2011 “Do the Tour, Stay at Home” Workout Program: Stage 12 – ClimbingRepeats

Stage 12: Cugnaux – Luz Ardiden (211 km)

The first of three stages in the Pyrenees is guaranteed to be a very hard day. The stage is long (211km), the first 120 kilometers are gradually uphill before you even reach the base of the first major climb, and once you do there are three giants in a row – with the finish on the final summit.

The pace over the first climb might not be too terrible, but it will split the sprinters and some of the weaker domestiques off the back of the pack. The second climb will likely be ridden at a high tempo to whittle the lead group down to 15-20 riders, maybe 10. The purpose of this higher pace will be to sap the legs of the main contenders, but also to test the contenders’ teams to see who will have good climbing support in the mountains. With a nearly 20-kilometer descent before the beginning of the final climb to Luz Ardiden, several contenders will have one or more support riders back beside them, but by this point everyone will know who is strong, who is weak, and who can be isolated from teammates. Then except the fireworks to start!

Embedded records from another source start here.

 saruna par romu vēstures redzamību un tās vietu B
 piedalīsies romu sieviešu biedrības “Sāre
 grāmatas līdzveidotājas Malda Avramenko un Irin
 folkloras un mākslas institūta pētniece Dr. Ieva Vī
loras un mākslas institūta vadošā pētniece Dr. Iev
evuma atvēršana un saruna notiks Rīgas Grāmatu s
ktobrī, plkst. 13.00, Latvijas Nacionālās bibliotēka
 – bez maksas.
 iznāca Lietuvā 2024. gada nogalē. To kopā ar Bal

The Workout:  2:00 EnduranceMiles (50-91% of Field Test average heart rate, 45-73% of Field Test average power) with ClimbingRepeats. (Click for CTS Field Test Instructions)

ClimbingRepeats is a straight-forward workout designed to increase your maximum sustainable climbing power. The intensity for the intervals is just below your maximum sustainable power output, meaning you’ll be asking for full power from your aerobic system and also tapping into your glycolytic system (often referred to as anaerobic or lactate threshold energy system). Accumulating time at this intensity forces your body to adapt so you can produce more power from the aerobic engine, which means you’ll either be able to stay with the leaders more comfortably or have the power to push the pace even higher.

ClimbingRepeats are very effective for increasing the maximum power you can sustain for the duration of a long climb. The intensity for these intervals is 95-100% of your field test average power or 95-97% of your field test average heart rate. During these efforts, you should feel like you’re going hard, but that you could accelerate in response to an attack if you needed to. These efforts should not be as intense as a time trial.

Beginners should complete two, eight-minute ClimbingRepeats. Intermediate riders should complete three eight-minute intervals, and advanced riders should complete three 12-minute intervals. The recovery between intervals should be 12 minutes for each group. Be careful not to start the intervals too hard; spend the first 90 seconds gradually getting up to speed.